Other current projects include writing for the Bebe Miller Dance Company and the Joe Goode Performance Group. Her song “Deliver Me” was recently used as part of the Paul Taylor Dance Company’s performance of “Oz”.
Holcomb’s most recent Nonesuch release, Little Three (1996), primarily an instrumental album showcasing her spare compositional style, was called “sensitive, descriptive, adventuresome and full of soul” by The Washington Post. Holcomb’s Nonesuch releases to date have made her a favorite among the music press. Her work has been called “remarkable” (CMJ), “stunning” (Option), “entrancing” (Billboard), and “an essential respite from the raft of female singer/songwriters currently clogging record stores” (Philadelphia Inquirer).
During the 1980s, as a writer and pianist in New York’s experimental music scene, she co-founded Studio Henry, a performance outlet where she gave poetry readings and concerts. Two Sound Aspects recordings from the 1980s (“Larks They Crazy” and “Todos Santos”) feature her instrumental writing, and two more recent recordings on New World include big band works written for the ensemble the New York Composers Orchestra, which she co-founded with Wayne Horvitz, to whom she is married.
It was in her musical theater work, “Angels at the Four Corners,” that the seeds for Holcomb’s debut as a singer/songwriter were sown.

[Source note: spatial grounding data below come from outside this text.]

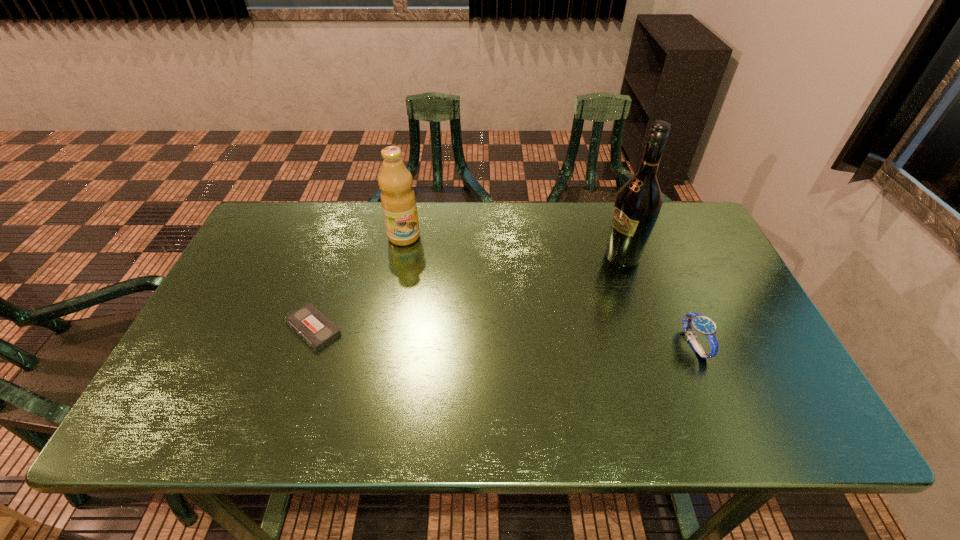 I want to click on free spot on the desktop that is between the shortest object and the second shortest object and is positioned on the label of the second object from right to left, so click(451, 334).

What are the coordinates of `vacant space on the desktop that is between the videotape and the second shortest object and is positioned on the label of the olive oil` in the screenshot? It's located at (444, 334). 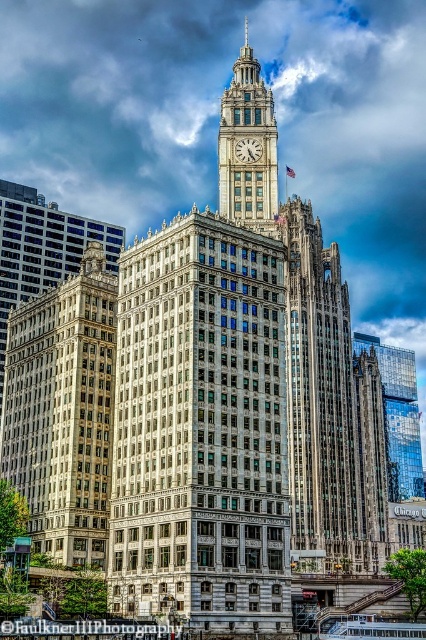 Measure the distance between gold/bronze stone building at left and camera.

A distance of 62.35 meters exists between gold/bronze stone building at left and camera.

Is gold/bronze stone building at left positioned behind beige stone clock tower at center?

No, gold/bronze stone building at left is closer to the viewer.

Between point (17, 424) and point (224, 120), which one is positioned behind?

The point (224, 120) is behind.

Find the location of a particular element. gold/bronze stone building at left is located at coordinates (63, 412).

Locate an element on the screen. The height and width of the screenshot is (640, 426). beige stone clock tower at center is located at coordinates (247, 147).

Which is behind, point (247, 56) or point (261, 147)?

Positioned behind is point (247, 56).

Locate an element on the screen. The image size is (426, 640). beige stone clock tower at center is located at coordinates (247, 147).

Which of these two, gold/bronze stone building at left or white marble clock at center, stands taller?

gold/bronze stone building at left

Is point (89, 531) farther from camera compared to point (244, 145)?

No, it is in front of (244, 145).

This screenshot has height=640, width=426. Identify the location of gold/bronze stone building at left. (63, 412). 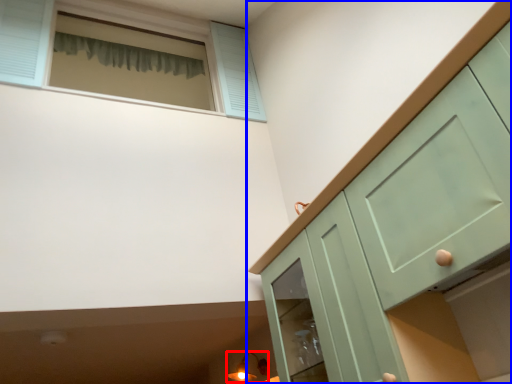 Question: Among these objects, which one is nearest to the camera, light fixture (highlighted by a red box) or cabinetry (highlighted by a blue box)?

Choices:
 (A) light fixture
 (B) cabinetry

Answer: (B)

Premiered in 1989 as part of New Music America, it combined storytelling with song, and Holcomb shared in the singing. Some of this material was included on her 1990 self-titled Nonesuch debut album, which received critical praise and a spot on the 1991 “Pazz & Jop Poll” of the Village Voice, which called Holcomb’s work “as literate as singer-songwriting gets.”
With interests in folk music that emerged during her childhood in Georgia and the mountains of California, Holcomb expanded her musical vocabulary studying ethnomusicology and composition at U.C. Santa Cruz. Her musical influences, ranging from Randy Newman to The Band to Cecil Taylor to the Art Ensemble of Chicago, and the Appalachian flavor of some of her work also comes from her stint as a sharecropper in rural North Carolina. The artists she has collaborated with recently, ranging from from guitarists Peter Holsapple (dBs, REM) and Bill Frisell to Gospel vocalist Jevetta Steele and saxophonist Doug Wieselman, reflect her ability to blend musical genres, fluidly incorporating both classical, jazz, and folk styles. The resulting rhythmic and melodic quality of Holcomb’s music is at once ethereal, literate and evocative.
June 18, 2002
Holcomb’s hauntingly beautiful reveries reflect a stunning range of influences. Says the New York Times, “Her music draws on both the old-time Americana of parlor songs, waltzes, blues and ballads, and the modernism of jazz harmonies and formal twists.”